- _EXERCISE INPUTS_
◇ ◇ ◇
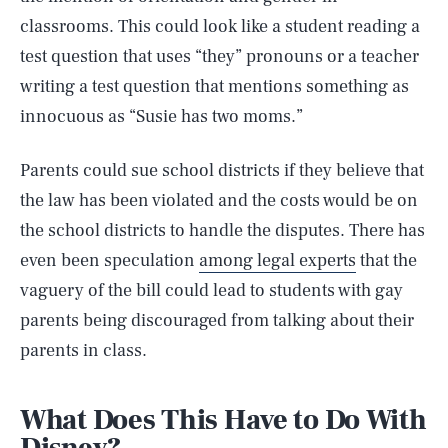
classrooms. This could look like a student reading a
test question that uses “they” pronouns or a teacher
writing a test question that mentions something as
innocuous as “Susie has two moms.”
Parents could sue school districts if they believe that
the law has been violated and the costs would be on
the school districts to handle the disputes. There has
even been speculation
among legal experts
that the
vaguery of the bill could lead to students with gay
parents being discouraged from talking about their
parents in class.
What Does This Have to Do With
◇ ◇ ◇
- _WHAT THE EXERCISE ASKS_
Scan the listing and report each line where the word "that" shows up.

- _YOUR RESPONSE_
test question that uses “they” pronouns or a teacher
writing a test question that mentions something as
Parents could sue school districts if they believe that
that the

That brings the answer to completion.